Parmi les saluts qui nous ont le plus touché : celui de Bernard Chartreux, « associé-de-longue date », « poil à gratter » discret et constant de Jean-Pierre Vincent, jusqu’au bout, à Nanterre, dans la cour d’honneur d’Avignon, pour cette Antigone qui n’aura pu avoir lieu… Michel Deustch, lui aussi, un de ceux qui peuvent parler au présent de sa méthode de travail et du jeu constructif des contradictions, sans se priver de l’émotion du moment. « Je veux travailler avec des gens que je ne comprends pas », disait J.PV. Pour que ça bouge, que ça s’ouvre. Ça : sa propre pensée de directeur, montrant une direction mais aussi les bifurcations et chemins de traverse qu’apportent les autres. Il attendait des personnalités, comme il le demandait aux élèves de l’ÉCOLE, en majuscules : ce soir là, pour le public, il n’en existait qu’une, bien que J.P.V. ait enseigné dans plusieurs autrs grandes écoles de théâtre. Ceux qui ont joué la trilogie d’Eschyle au festival d’Avignon 2019 nous le rappellent. Salut à ceux qu’il avait déjà choisis pour son Antigone.

Stanislas Nordey, directeur et successeur après d’autres directions (mais le sujet n’est pas l’histoire du Théâtre National de Strasbourg mais J.P.V. ici), a endossé la fonction modeste de porte-parole, pour ceux qui n’avaient pas pu venir, pour le public. Une des remarques les plus touchantes d’un spectateur : « Les spectacles de Jean-Pierre Vincent qui m’ont le plus marqué : Baal, Week-End à Yaïk, Kafka Hôtel moderne… » Mais tous mis en scène par André Engel. Pourtant bien aussi de J.P.V., directeur ouvert au travail d’autres metteurs en scène et dont son propre travail avait besoin. Il lui fallait cette contradiction dialectique, esthétique et politique: le théâtre est en effet allé voir ailleurs, dans les haras de Strasbourg, dans les entrepôts devenus le Yaïk de Pougatchev. Et il a travaillé avec des peintres comme Nicky Rieti, Jean-Paul Chambas… Cela change quoi, un peintre par rapport à un scénographe? Cela creuse une nouvelle contradiction, dans la mesure où le peintre pense en artiste, en faisant se heurter un art à un autre.

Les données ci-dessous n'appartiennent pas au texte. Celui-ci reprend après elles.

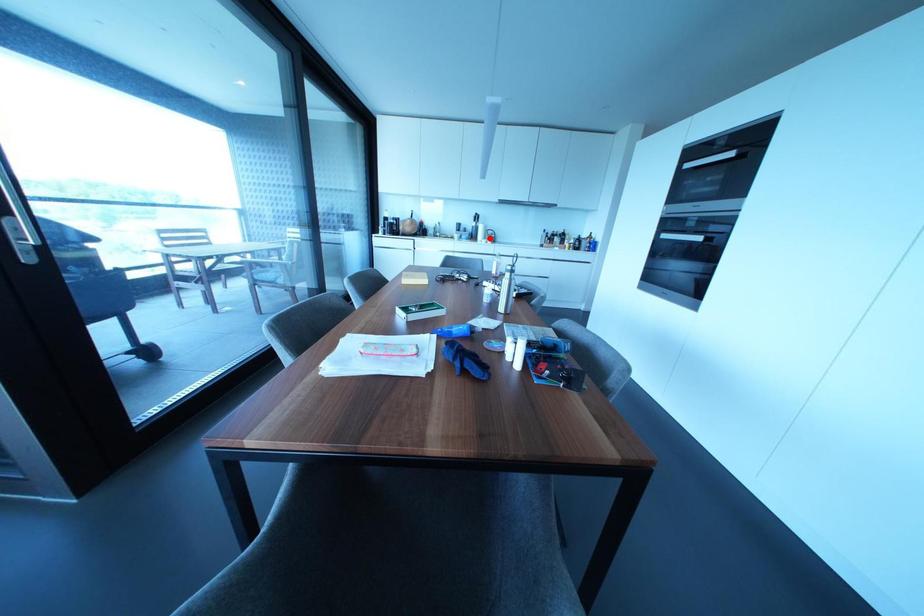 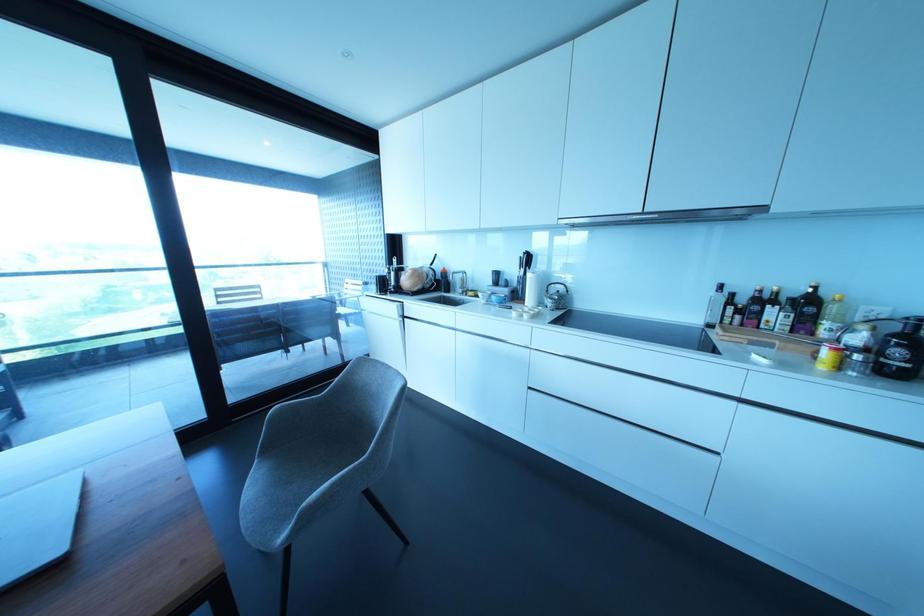 In the second image, find the point that corresponds to the highlighted location in the first image.

(549, 302) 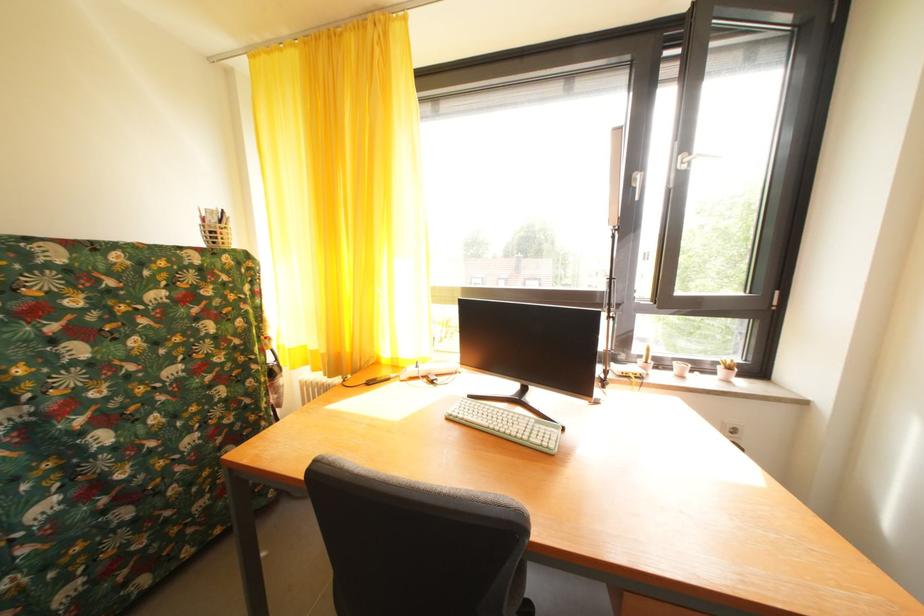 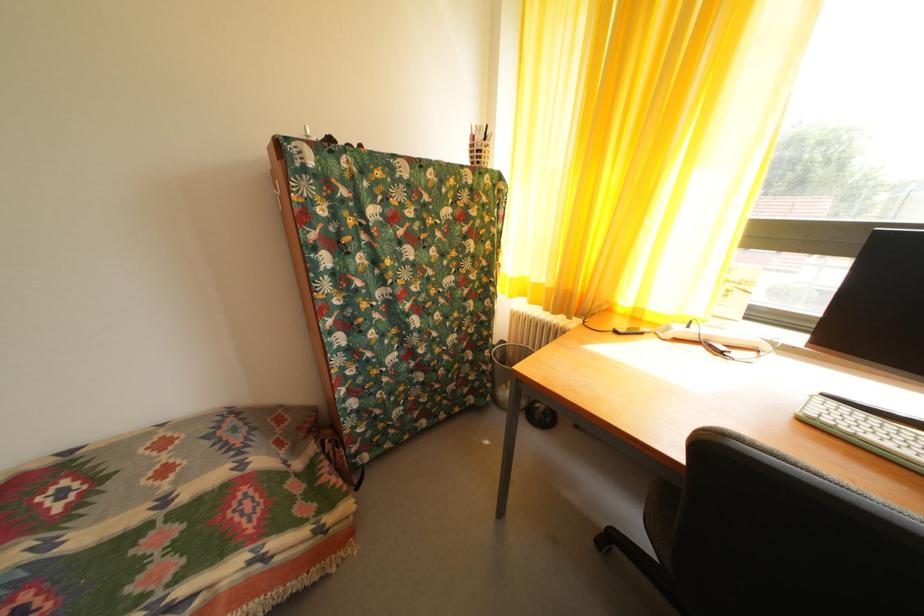 Question: How did the camera likely rotate?

Choices:
 (A) Left
 (B) Right
 (C) Up
 (D) Down

Answer: (A) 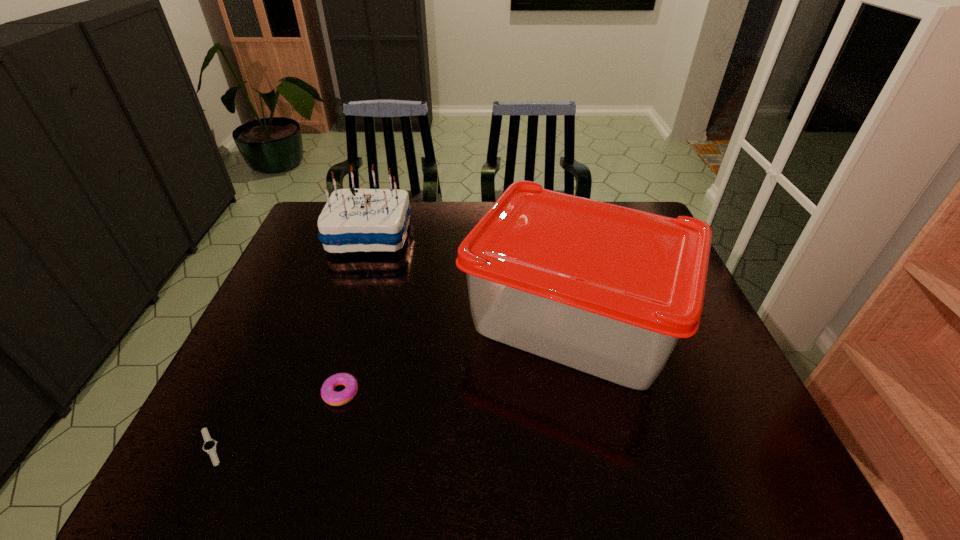 In order to click on object that is positioned at the far edge in this screenshot , I will do `click(353, 220)`.

This screenshot has height=540, width=960. What are the coordinates of `object located at the near edge` in the screenshot? It's located at (209, 445).

You are a GUI agent. You are given a task and a screenshot of the screen. Output one action in this format:
    pyautogui.click(x=<x>, y=<y>)
    Task: Click on the birthday cake present at the left edge
    This screenshot has height=540, width=960.
    Given the screenshot: What is the action you would take?
    pyautogui.click(x=353, y=220)

This screenshot has width=960, height=540. Find the location of `watch that is at the left edge`. watch that is at the left edge is located at coordinates (209, 445).

Where is `object that is positioned at the right edge`? object that is positioned at the right edge is located at coordinates (608, 290).

The width and height of the screenshot is (960, 540). I want to click on object at the far left corner, so click(x=353, y=220).

Where is `object that is at the near left corner`? This screenshot has height=540, width=960. object that is at the near left corner is located at coordinates (209, 445).

Identify the location of vacant area at the far edge of the desktop. (476, 216).

This screenshot has width=960, height=540. What are the coordinates of `vacant space at the right edge of the desktop` in the screenshot? It's located at (705, 415).

Find the location of a particular element. free region at the near left corner is located at coordinates (194, 481). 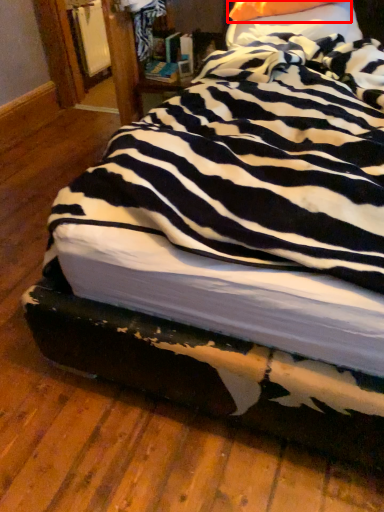 Question: In this image, where is pillow (annotated by the red box) located relative to pillow?

Choices:
 (A) right
 (B) left

Answer: (A) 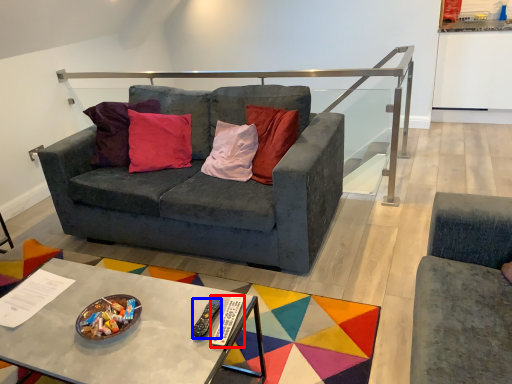 Question: Which object appears closest to the camera in this image, remote (highlighted by a red box) or remote (highlighted by a blue box)?

Choices:
 (A) remote
 (B) remote

Answer: (A) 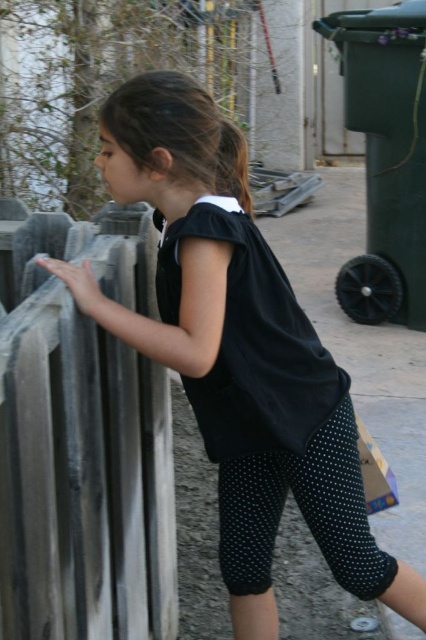 Does rusty metal fence at left appear on the right side of black matte dress at center?

Incorrect, rusty metal fence at left is not on the right side of black matte dress at center.

Can you confirm if rusty metal fence at left is taller than black matte dress at center?

Yes.

Which is behind, point (161, 508) or point (267, 378)?

Positioned behind is point (161, 508).

Locate an element on the screen. This screenshot has height=640, width=426. rusty metal fence at left is located at coordinates (83, 442). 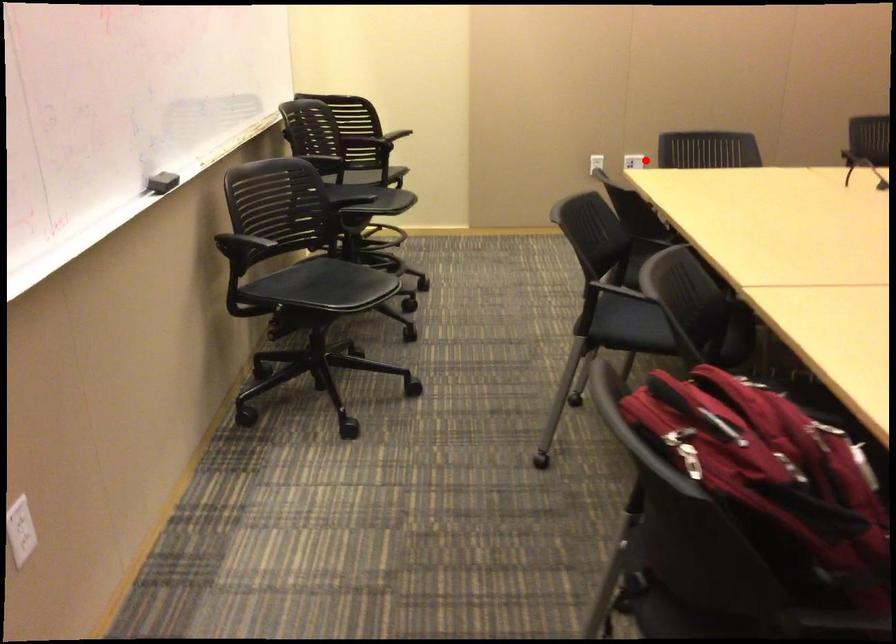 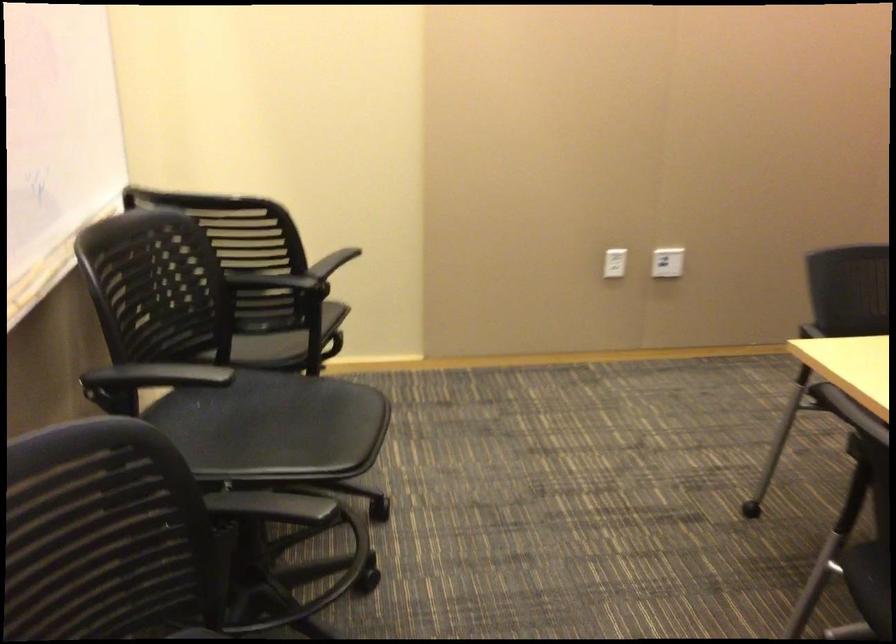 Question: A red point is marked in image1. In image2, is the corresponding 3D point closer to the camera or farther? Reply with the corresponding letter.

Choices:
 (A) The corresponding 3D point is closer.
 (B) The corresponding 3D point is farther.

Answer: (A)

 Nous fêtons ce soir une rencontre unique entre un directeur et son théâtre, une analyse politique en action. À pas mal d’entre nous, cette soirée a donné un coup de « temps retrouvé » sur la tête : nous sommes là, peu changés mais les cheveux poudrés de blanc, avec un masque de rides, mais bien nous, quelques décennies plus tard. « Nous nous sommes tant aimés », bagarrés aussi, et mal compris. C’est vrai aussi pour les générations d’élèves que J.P.V. a formées. Et nous ne savons plus, si nous parlons de nos souvenirs, ou bien de cette soirée amicale, drôle parfois, sous le rire puissant et l’intelligence rayonnante de Jean-Pierre.

Au T.N.S., la grande salle porte le nom du dramaturge Bernard-Marie Koltès, la petite celui d’Hubert Gignoux, directeur de 1857 à 1971 et qui fut un des piliers de la décentralisation théâtrale. À côté de la salle Klaus-Michael Grüber dans le bâtiment annexe, le Studio porte maintenant le nom de Jean-Pierre Vincent. Le voilà en bonne compagnie dans un lieu modeste ; aussi consacré au travail. C’est bien.

Christine Friedel

Ce Salut à Jean-Pierre Vincent, a eu lieu le 25 septembre au Théâtre National de Strasbourg (Bas-Rhin).